Bad idea, according to one analyst firm that surveyed businesses on the topic.
Not paying for personal calls ends up costing a company in time and paperwork to recoup the costs, according to a survey of 1,023 business users in the U.S., said Bill Hughes, an analyst at U.S.-based In-Stat, in an interview Tuesday.
Hughes said the survey shows that 44 percent of employers take the right approach with business cell phones. The right way, he said, is for a business to set up centralized billing with a carrier or carriers that covers the calls or data use of its workers, without regard to whether the minutes are for personal or business use.
In-Stat's findings mean that more than half of employers, 56 percent, are "trying to save money no matter how much it costs," Hughes said. "If a company is trying to save a few bucks by getting employees to avoid personal calls on cell phones, there's no way it can be done."
The survey, conducted in December, included large and small business users in the U.S. "Some small companies are doing cellular billing right and some of the biggest companies in the U.S. are doing it wrong," Hughes added.
Hughes said the cell phone should be treated the same way a company treats a photocopier or a desk phone, paying for all of it and trusting employees to regulate themselves.
In fact, Hughes said the survey findings show that the time an employee spends on paperwork and related tasks to reimburse a company for personal calls made on a company cell phone often exceeds the value of the personal calls. This is true 25 percent of the time, while for all the rest, the savings is only a "few bucks" per month.

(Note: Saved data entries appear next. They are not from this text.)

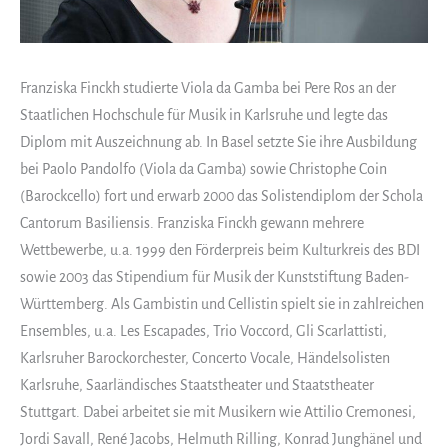
Franziska Finckh studierte Viola da Gamba bei Pere Ros an der
Staatlichen Hochschule für Musik in Karlsruhe und legte das
Diplom mit Auszeichnung ab. In Basel setzte Sie ihre Ausbildung
bei Paolo Pandolfo (Viola da Gamba) sowie Christophe Coin
(Barockcello) fort und erwarb 2000 das Solistendiplom der Schola
Cantorum Basiliensis. Franziska Finckh gewann mehrere
Wettbewerbe, u.a. 1999 den Förderpreis beim Kulturkreis des BDI
sowie 2003 das Stipendium für Musik der Kunststiftung Baden-
Württemberg. Als Gambistin und Cellistin spielt sie in zahlreichen
Ensembles, u.a. Les Escapades, Trio Voccord, Gli Scarlattisti,
Karlsruher Barockorchester, Concerto Vocale, Händelsolisten
Karlsruhe, Saarländisches Staatstheater und Staatstheater
Stuttgart. Dabei arbeitet sie mit Musikern wie Attilio Cremonesi,
Jordi Savall, René Jacobs, Helmuth Rilling, Konrad Junghänel und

In-Stat also found that asking employees to pay for their own cell phone minutes doesn't result in that many more minutes of personal use, compared to the group that reimburses such calls. But having employees pay the bills for business calls can lower overall business calls considerably, resulting in lower business productivity, the survey found.
Hughes explained this phenomenon, noting that those users who carry a "corporate liable phone" with all calls paid by the company, made 216 minutes of business calls per month and 54 minutes personal calls per month, on average. By comparison, those users with an "individual liable phone" with all calls paid by the worker, spent 58 minutes per month on personal calls and 77 minutes on business calls, on average.

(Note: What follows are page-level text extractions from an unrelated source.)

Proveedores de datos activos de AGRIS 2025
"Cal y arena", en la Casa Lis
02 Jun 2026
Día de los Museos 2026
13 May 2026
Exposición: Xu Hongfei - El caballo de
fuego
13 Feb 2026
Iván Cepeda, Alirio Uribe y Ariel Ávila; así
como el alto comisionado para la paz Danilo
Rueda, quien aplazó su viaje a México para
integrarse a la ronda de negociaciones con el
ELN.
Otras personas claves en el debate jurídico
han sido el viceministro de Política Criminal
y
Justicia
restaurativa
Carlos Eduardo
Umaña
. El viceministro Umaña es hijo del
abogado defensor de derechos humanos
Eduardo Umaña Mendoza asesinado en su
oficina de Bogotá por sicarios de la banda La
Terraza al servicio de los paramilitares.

So, the difference in personal calls per months averaged only four minutes, compared with business calls going way up when they are paid for by the company. "So comparing 77 minutes versus 216 minutes, congratulations Mr. Manager, you saved your company maybe US$30 a month [avoiding personal call costs] and have reduced the productive time of the employee by 2.5 hours of business calls," Hughes said.
Hughes said about 7 percent of the companies in the survey will pay for business calls and issue their employees an itemized listing of the calls, and then ask the employees to reimburse the company for the personal calls.

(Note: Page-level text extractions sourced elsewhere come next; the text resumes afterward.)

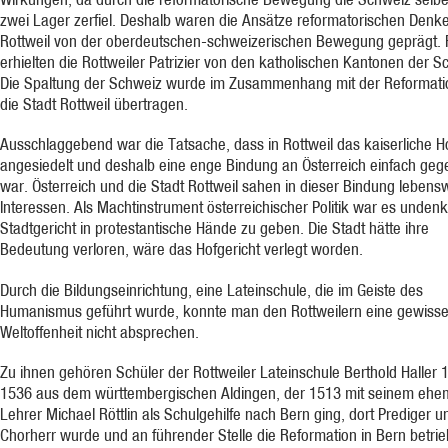
zwei Lager zerfiel. Deshalb waren die Ansätze reformatorischen Denke
Rottweil von der oberdeutschen-schweizerischen Bewegung geprägt. 
erhielten die Rottweiler Patrizier von den katholischen Kantonen der S
Die Spaltung der Schweiz wurde im Zusammenhang mit der Reformati
die Stadt Rottweil übertragen.
Ausschlaggebend war die Tatsache, dass in Rottweil das kaiserliche H
angesiedelt und deshalb eine enge Bindung an Österreich einfach ge
war. Österreich und die Stadt Rottweil sahen in dieser Bindung lebens
Interessen. Als Machtinstrument österreichischer Politik war es unden
Stadtgericht in protestantische Hände zu geben. Die Stadt hätte ihre
Bedeutung verloren, wäre das Hofgericht verlegt worden.
Durch die Bildungseinrichtung, eine Lateinschule, die im Geiste des
Humanismus geführt wurde, konnte man den Rottweilern eine gewiss
Weltoffenheit nicht absprechen.
Zu ihnen gehören Schüler der Rottweiler Lateinschule Berthold Haller 
1536 aus dem württembergischen Aldingen, der 1513 mit seinem ehe
Lehrer Michael Röttlin als Schulgehilfe nach Bern ging, dort Prediger u
Chorherr wurde und an führender Stelle die Reformation in Bern betrie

Hughes said he was somewhat surprised by the findings, and noted that the survey was not sponsored by any carrier. The findings could be used to encourage carriers to educate their customers to impose corporate billing, which is the best option for a customer, but will also lead to increased revenues for both voice and data services for carriers, he said.
"The takeaway is that a lot of companies want to save money by pushing cell phone costs onto employees, but it's a bad idea," Hughes said. "If the chief financial officer in a company has the opinion that his employees aren't honest and will eat and eat minutes until they throw up, I would hope this would give the CFO's pause."